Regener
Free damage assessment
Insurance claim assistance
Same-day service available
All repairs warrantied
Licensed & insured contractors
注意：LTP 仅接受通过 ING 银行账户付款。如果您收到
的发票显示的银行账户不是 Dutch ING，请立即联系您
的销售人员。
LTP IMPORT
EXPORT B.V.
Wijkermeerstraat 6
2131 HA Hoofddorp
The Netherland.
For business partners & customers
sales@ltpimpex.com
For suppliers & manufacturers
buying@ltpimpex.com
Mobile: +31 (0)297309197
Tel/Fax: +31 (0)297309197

****************

» **Task directions**:
Every entry above should be given again exactly as shown.

» **Output for this task**:
Regener
Free damage assessment
Insurance claim assistance
Same-day service available
All repairs warrantied
Licensed & insured contractors
注意：LTP 仅接受通过 ING 银行账户付款。如果您收到
的发票显示的银行账户不是 Dutch ING，请立即联系您
的销售人员。
LTP IMPORT
EXPORT B.V.
Wijkermeerstraat 6
2131 HA Hoofddorp
The Netherland.
For business partners & customers
sales@ltpimpex.com
For suppliers & manufacturers
buying@ltpimpex.com
Mobile: +31 (0)297309197
Tel/Fax: +31 (0)297309197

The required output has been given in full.